Melihat Kerajinan Tudung Saji dari Bambu di Mandiraja, Banjarnegara
Mereka menghadap bambu yang telah dipotong kecil-kecil dan rapi, juga tali dari pelepah tanaman untuk mengikat anyaman
Penulis: khoirul muzaki | Editor: muslimah
Laporan Wartawan Tribun Jateng Khoirul Muzakki
TRIBUNJATENG.COM, BANJARNEGARA - Ada pemandangan berbeda di perumahan dusun Bantar, desa Kertayasa, Mandiraja. Setiap pagi, hampir setiap ibu rumah tangga hingga remaja putri duduk meringkuk di depan rumah.
Mereka menghadap bambu yang telah dipotong kecil-kecil dan rapi, juga tali dari pelepah tanaman untuk mengikat anyaman.
Turyati, warga RT 2 RW 2 Dusun Bantar Kertayasa mengerahkan cukup tenaga untuk membuat tudung saji.

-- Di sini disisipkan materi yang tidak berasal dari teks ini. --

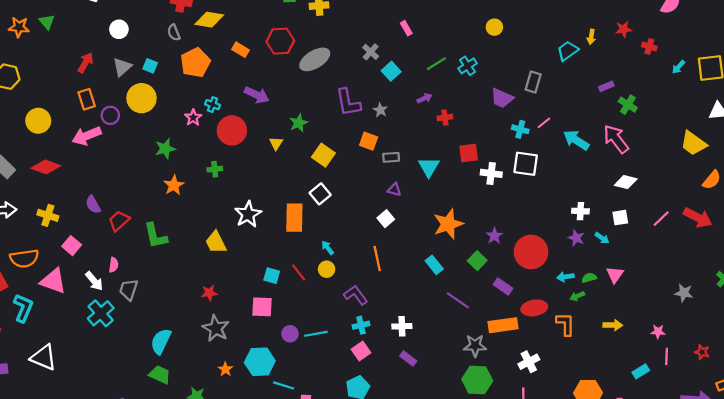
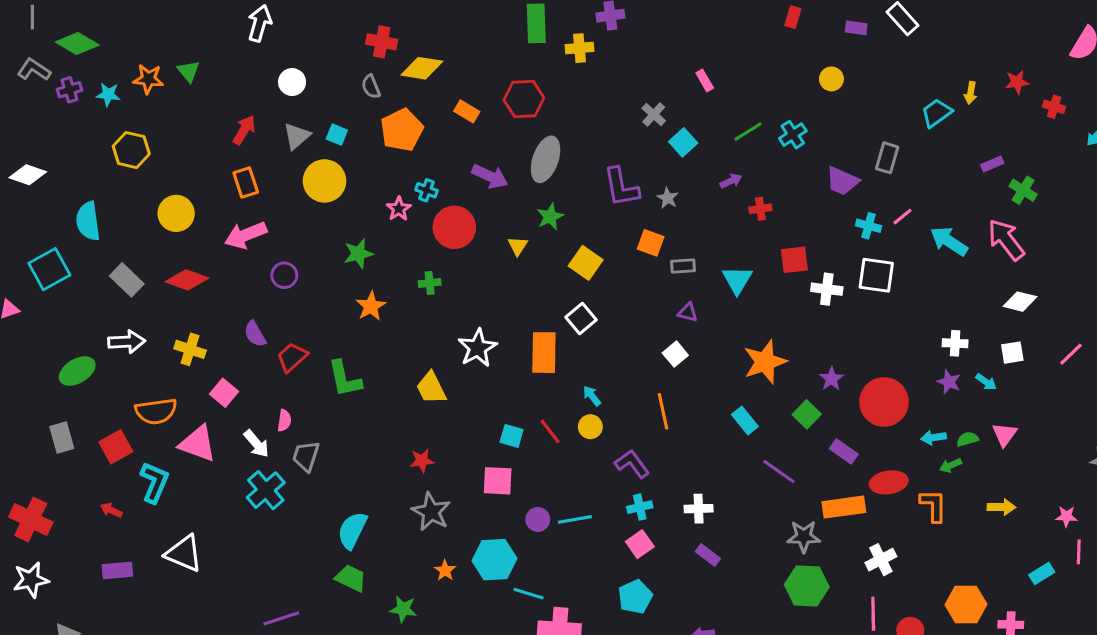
gray ellipse: (315, 59) -> (546, 159), moved, turned -40
purple circle: (110, 115) -> (284, 275), moved

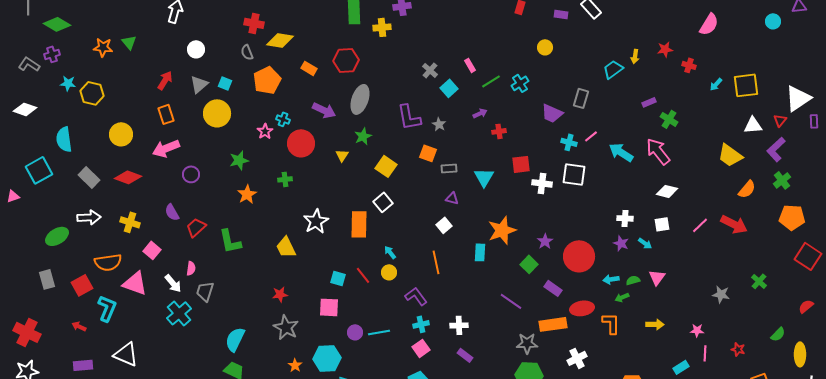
gray L-shape: (34, 70) -> (29, 64), moved
pink rectangle: (705, 80) -> (470, 65), moved
cyan star: (108, 94) -> (68, 83), moved
cyan rectangle: (745, 421) -> (480, 252), moved, turned 42

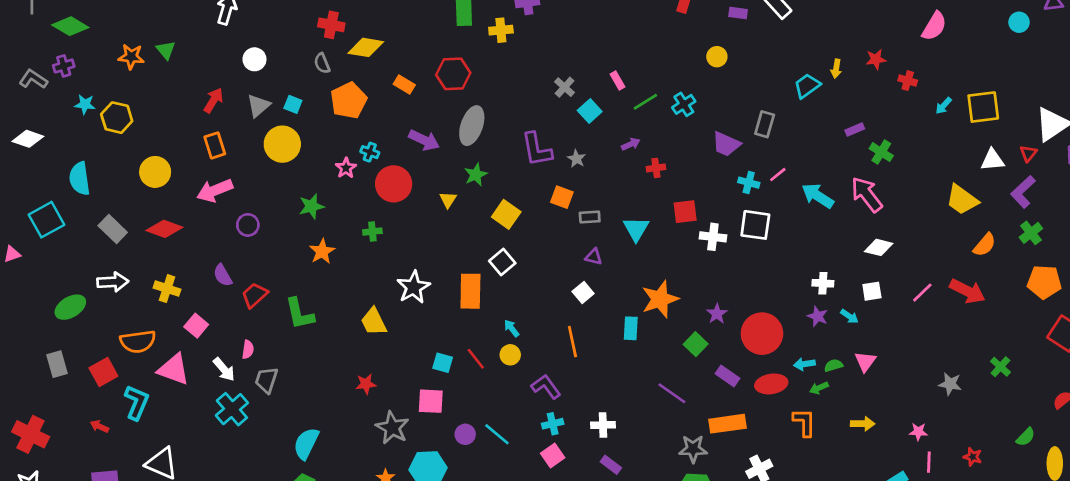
red ellipse: (582, 308) -> (771, 384), moved
gray star: (286, 327) -> (392, 428), moved
cyan line: (379, 332) -> (497, 434), turned 50

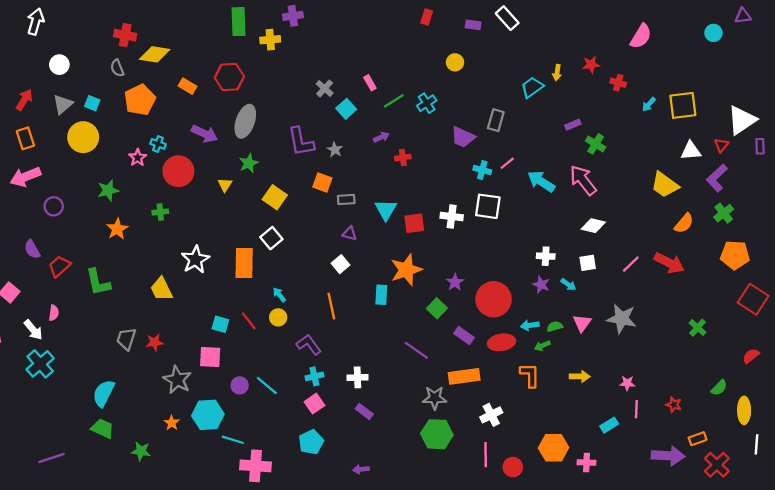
red square: (685, 212) -> (414, 223), moved
gray trapezoid: (266, 380) -> (126, 339), moved
gray star: (950, 384) -> (622, 319), moved, size x1.5

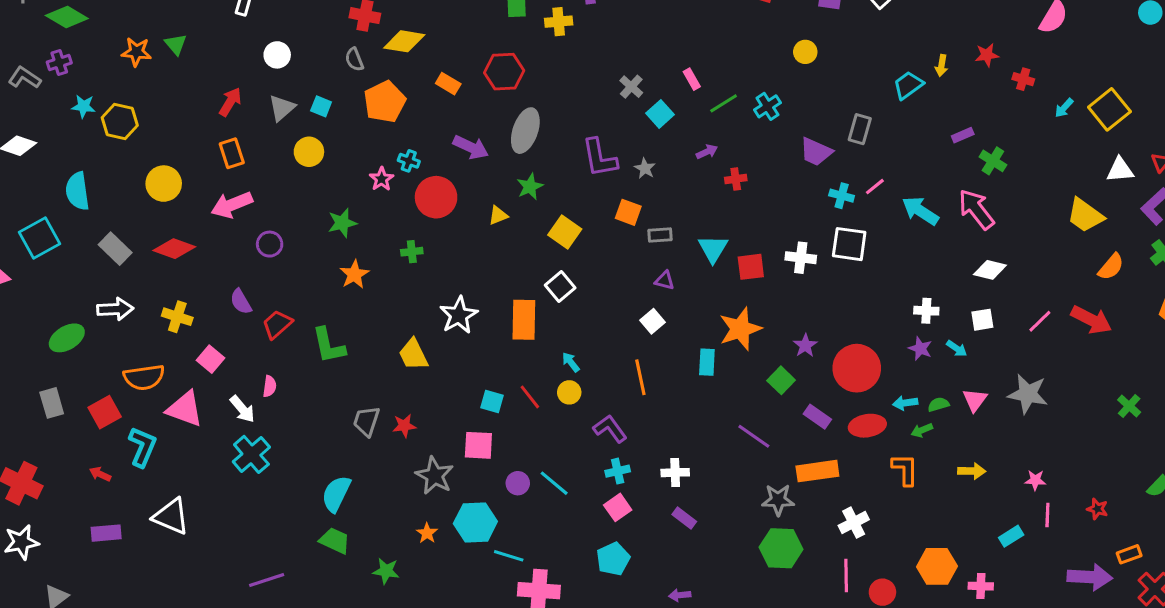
yellow square: (683, 105) -> (1109, 109), turned -32
yellow circle: (83, 137) -> (309, 152), size x0.7
yellow triangle: (225, 185) -> (498, 215), turned 35

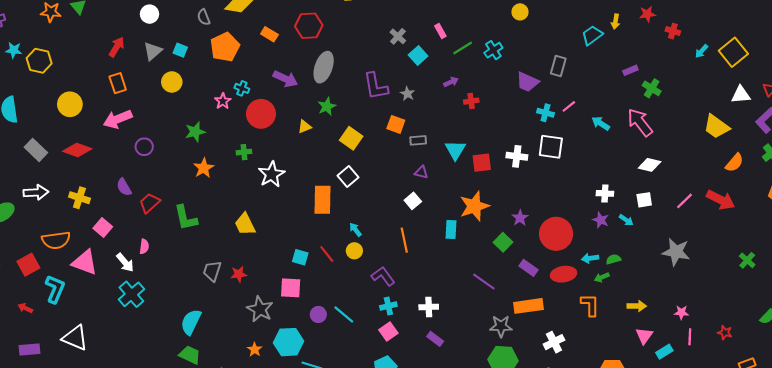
cyan arrow: (920, 211) -> (601, 123), size x0.7
white star: (459, 315) -> (272, 174), moved
pink triangle: (975, 400) -> (644, 336), moved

Ia menahan ujung kerangka dengan kaki agar kencang saat dianyam. Sementara tangannya sibuk menutup badan kerangka dengan irisan bambu, lalu menalinya kuat-kuat hingga bentuk saji sempurna.
"Hampir setiap ibu rumah tangga di sini buat kerajinan. Lumayan bisa membantu suami dan sekolahkan anak,"katanya, Senin (11/9)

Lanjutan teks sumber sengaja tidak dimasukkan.